--- Assignment ---
After reading the entries below, report how many lines have the string "mittlerer" in them, giving the number alone.

== Supplied data

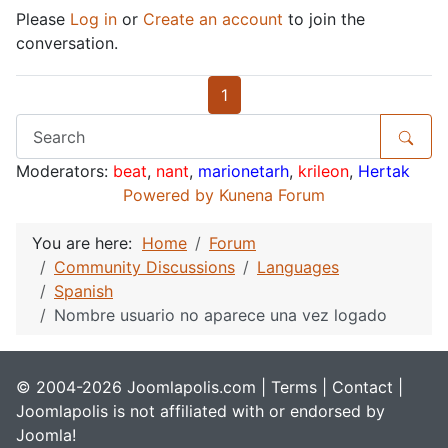
Please
Log in
or
Create an account
to join the
conversation.
1
Moderators:
beat
,
nant
,
marionetarh
,
krileon
,
Hertak
Powered by
Kunena Forum
You are here:
Home
Forum
Community Discussions
Languages
Spanish
Nombre usuario no aparece una vez logado
© 2004-2026 Joomlapolis.com |
Terms
|
Contact
|
Joomlapolis is not affiliated with or endorsed by
Joomla!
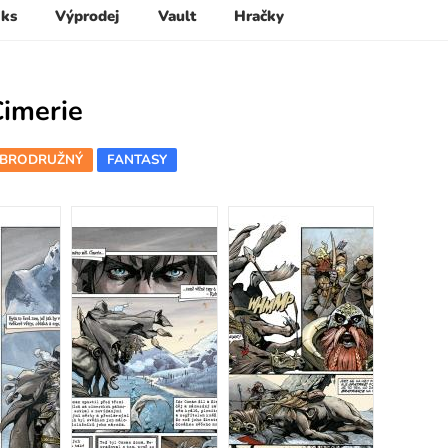
 ks
Výprodej
Vault
Hračky
Cimerie
BRODRUŽNÝ
FANTASY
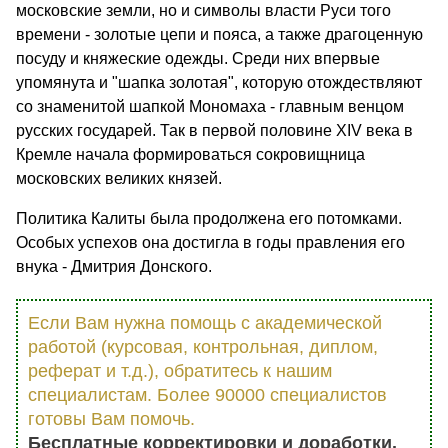
московские земли, но и символы власти Руси того
времени - золотые цепи и пояса, а также драгоценную
посуду и княжеские одежды. Среди них впервые
упомянута и "шапка золотая", которую отождествляют
со знаменитой шапкой Мономаха - главным венцом
русских государей. Так в первой половине XIV века в
Кремле начала формироваться сокровищница
московских великих князей.
Политика Калиты была продолжена его потомками.
Особых успехов она достигла в годы правления его
внука - Дмитрия Донского.
Если Вам нужна помощь с академической
работой (курсовая, контрольная, диплом,
реферат и т.д.), обратитесь к нашим
специалистам. Более 90000 специалистов
готовы Вам помочь.
Бесплатные корректировки и доработки.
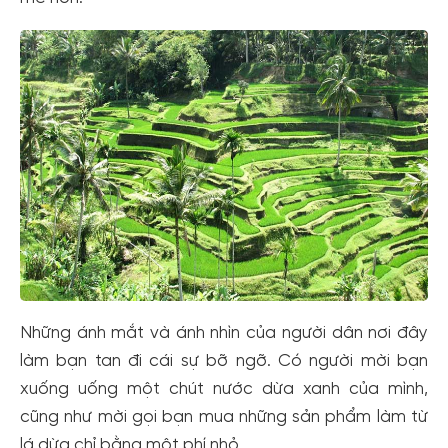
Những ánh mắt và ánh nhìn của người dân nơi đây
làm bạn tan đi cái sự bỡ ngỡ. Có người mời bạn
xuống uống một chút nước dừa xanh của mình,
cũng như mời gọi bạn mua những sản phẩm làm từ
lá dừa chỉ bằng một phí nhỏ.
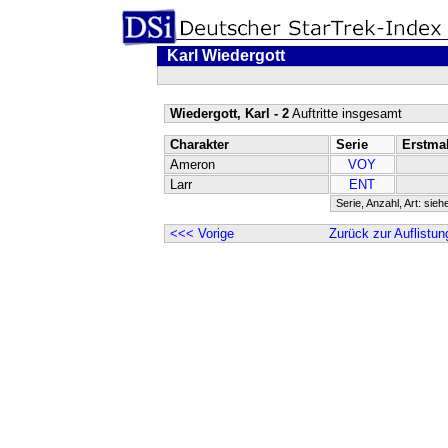
Karl Wiedergott
Wiedergott, Karl - 2
Auftritte insgesamt
Charakter
Serie
Erstma
Ameron
VOY
Larr
ENT
Serie, Anzahl, Art: sieh
<<< Vorige
Zurück zur Auflistun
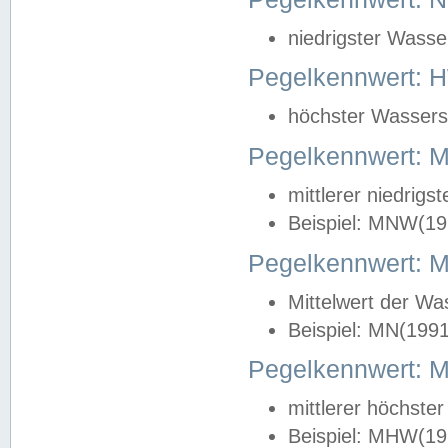
niedrigster Wasse
Pegelkennwert: 
höchster Wasserst
Pegelkennwert:
mittlerer niedrig
Beispiel: MNW(19
Pegelkennwert: 
Mittelwert der Wa
Beispiel: MN(199
Pegelkennwert:
mittlerer höchste
Beispiel: MHW(19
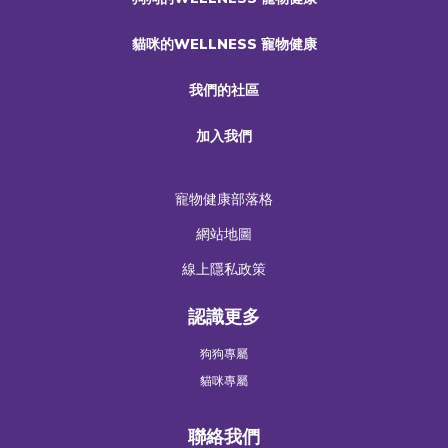
貓咪的WELLNESS 寵物健康
我們的社區
加入我們
寵物健康部落格
網站地圖
線上隱私政策
認識更多
狗狗專屬
貓咪專屬
聯絡我們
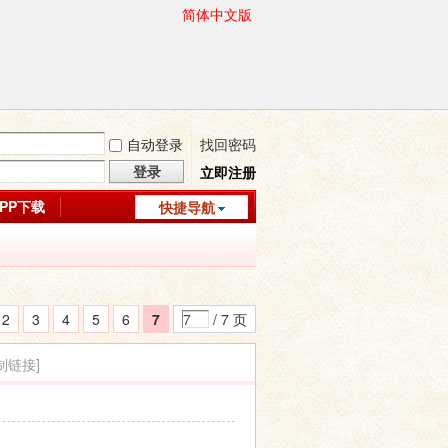
简体中文版
自动登录
找回密码
登录
立即注册
APP下载
快捷导航
2
3
4
5
6
7
/ 7 页
制链接]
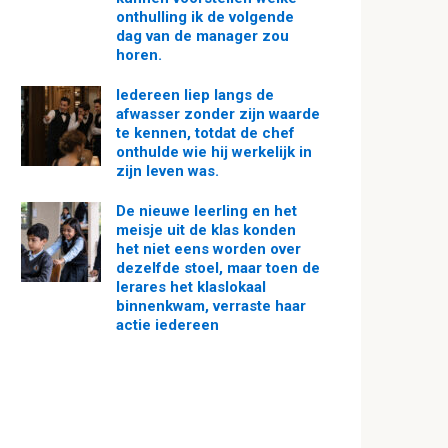
onthulling ik de volgende
dag van de manager zou
horen.
Iedereen liep langs de
afwasser zonder zijn waarde
te kennen, totdat de chef
onthulde wie hij werkelijk in
zijn leven was.
De nieuwe leerling en het
meisje uit de klas konden
het niet eens worden over
dezelfde stoel, maar toen de
lerares het klaslokaal
binnenkwam, verraste haar
actie iedereen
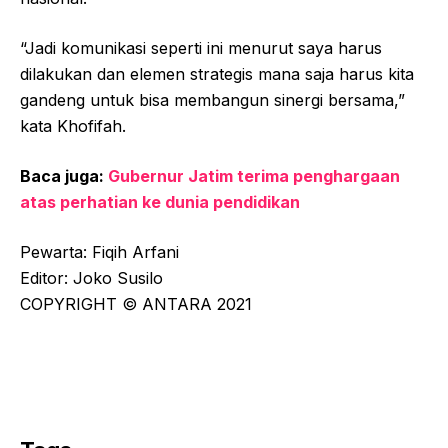
“Jadi komunikasi seperti ini menurut saya harus
dilakukan dan elemen strategis mana saja harus kita
gandeng untuk bisa membangun sinergi bersama,”
kata Khofifah.
Baca juga:
Gubernur Jatim terima penghargaan
atas perhatian ke dunia pendidikan
Pewarta: Fiqih Arfani
Editor: Joko Susilo
COPYRIGHT © ANTARA 2021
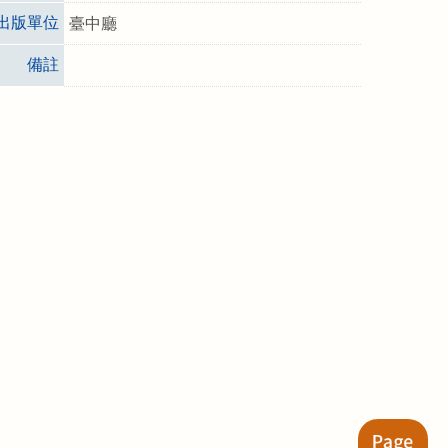
出版單位
臺中廳
備註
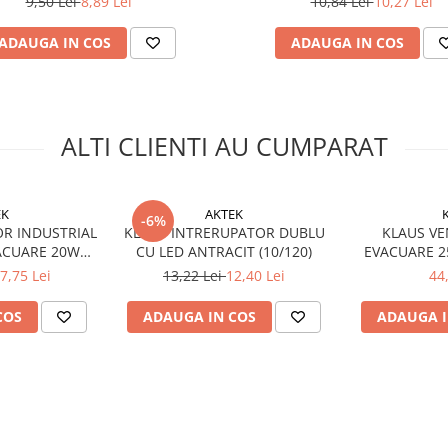
9,50 Lei
8,89 Lei
10,84 Lei
10,27 Lei
ADAUGA IN COS
ADAUGA IN COS
ALTI CLIENTI AU CUMPARAT
EK
AKTEK
-6%
OR INDUSTRIAL
KLAUS INTRERUPATOR DUBLU
KLAUS VE
ACUARE 20W
CU LED ANTRACIT (10/120)
EVACUARE 2
)
AND SPAT
7,75 Lei
13,22 Lei
12,40 Lei
44
COS
ADAUGA IN COS
ADAUGA I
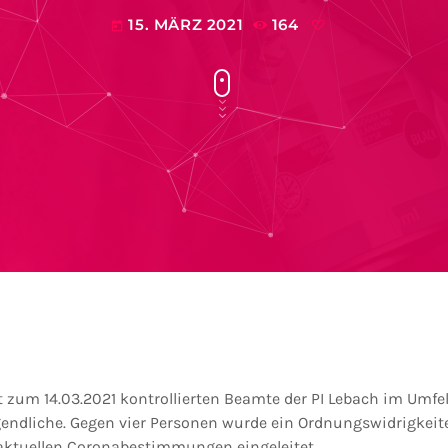
15. MÄRZ 2021
164
today
t zum 14.03.2021 kontrollierten Beamte der PI Lebach im Umfel
endliche. Gegen vier Personen wurde ein Ordnungswidrigkei
aktuellen Coronabestimmungen eingeleitet.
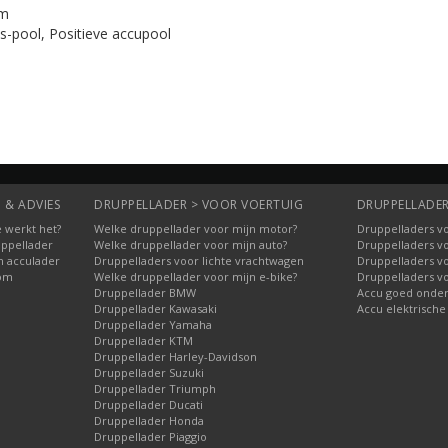
mm
s-pool, Positieve accupool
 & ADVIES
DRUPPELLADER > VOOR VOERTUIG
DRUPPELLADER
 werkt het?
Welke druppellader voor mijn motor?
Druppelladers vo
uppellader
Welke druppellader voor mijn auto?
Druppelladers v
n acculader
Druppelladers voor lichte vrachtwagen
Druppelladers v
oom
Welke druppellader voor mijn e-bike?
Druppelladers v
Druppellader BMW
Accu goed onde
Druppellader Kawasaki
Accu elektrische
Druppellader Yamaha
Druppellader KTM
Druppellader Harley-Davidson
Druppellader Suzuki
Druppellader Triumph
Druppellader Ducati
Druppellader Honda
Druppellader Piaggio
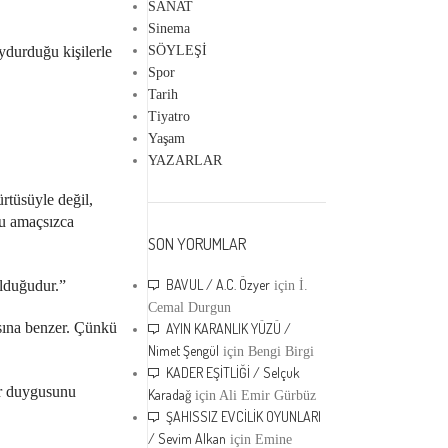
SANAT
Sinema
SÖYLEŞİ
ydurduğu kişilerle
Spor
Tarih
Tiyatro
Yaşam
YAZARLAR
rtüsüyle değil,
nu amaçsızca
SON YORUMLAR
BAVUL / A.C. Özyer
olduğudur.”
için
İ.
Cemal Durgun
ısına benzer. Çünkü
AYIN KARANLIK YÜZÜ /
Nimet Şengül
için
Bengi Birgi
KADER EŞİTLİĞİ / Selçuk
ir duygusunu
Karadağ
için
Ali Emir Gürbüz
ŞAHISSIZ EVCİLİK OYUNLARI
/ Sevim Alkan
için
Emine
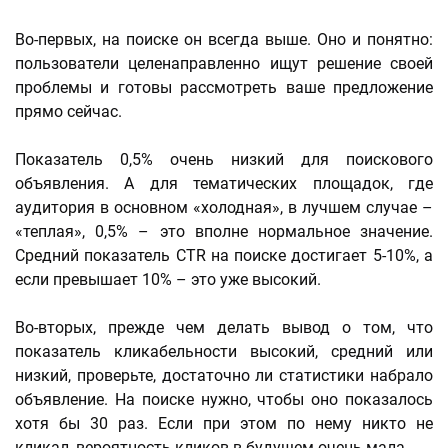
Во-первых, на поиске он всегда выше. Оно и понятно:
пользователи целенаправленно ищут решение своей
проблемы и готовы рассмотреть ваше предложение
прямо сейчас.
Показатель 0,5% очень низкий для поискового
объявления. А для тематических площадок, где
аудитория в основном «холодная», в лучшем случае –
«теплая», 0,5% – это вполне нормальное значение.
Средний показатель CTR на поиске достигает 5-10%, а
если превышает 10% – это уже высокий.
Во-вторых, прежде чем делать вывод о том, что
показатель кликабельности высокий, средний или
низкий, проверьте, достаточно ли статистики набрало
объявление. На поиске нужно, чтобы оно показалось
хотя бы 30 раз. Если при этом по нему никто не
кликал, вероятность кликов в будущем очень мала.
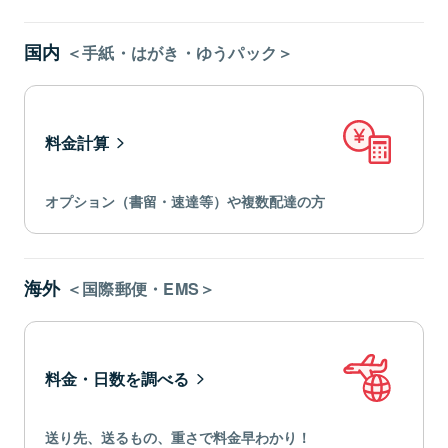
国内
＜手紙・はがき・ゆうパック＞
料金計算
オプション（書留・速達等）や複数配達の方
海外
＜国際郵便・EMS＞
料金・日数を調べる
送り先、送るもの、重さで料金早わかり！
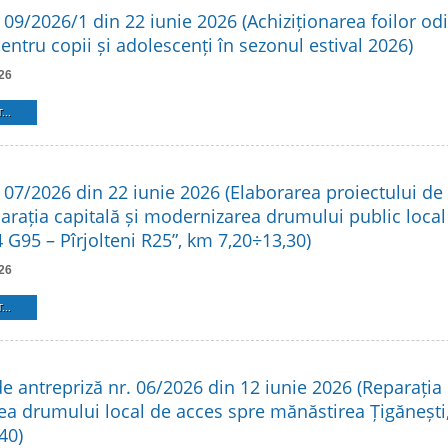
 09/2026/1 din 22 iunie 2026 (Achiziționarea foilor od
ntru copii și adolescenți în sezonul estival 2026)
26
...
. 07/2026 din 22 iunie 2026 (Elaborarea proiectului de
parația capitală și modernizarea drumului public local
 G95 – Pîrjolteni R25”, km 7,20÷13,30)
26
...
e antrepriză nr. 06/2026 din 12 iunie 2026 (Reparația 
a drumului local de acces spre mănăstirea Țigănești,
40)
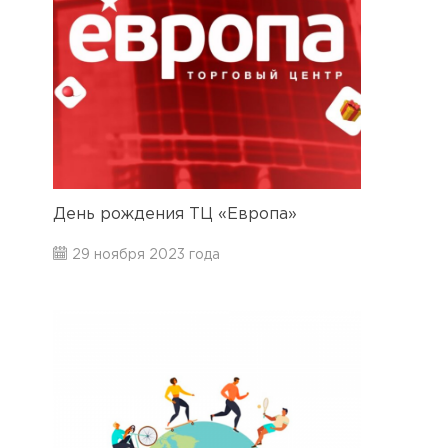
День рождения ТЦ «Европа»
29 ноября 2023 года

====

--- Answer for the task ---
2